_TASK TO COMPLETE:_ Omit the images. Restate all of the records word for word.
------ EXTRACTED ENTRIES
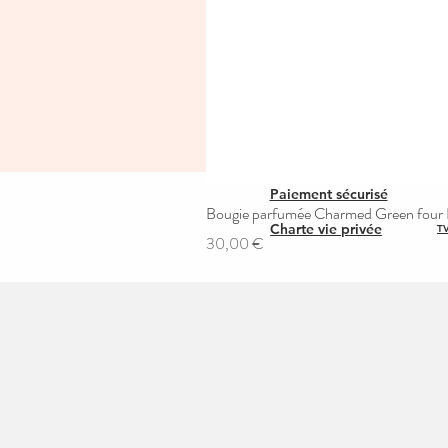
Paiement sécurisé
Bougie parfumée Charmed Green four L
Charte vie privée
TV
Prix
30,00 €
------------
_RESPONSE TO THE TASK:_
Paiement sécurisé
Bougie parfumée Charmed Green four L
Charte vie privée
TV
Prix
30,00 €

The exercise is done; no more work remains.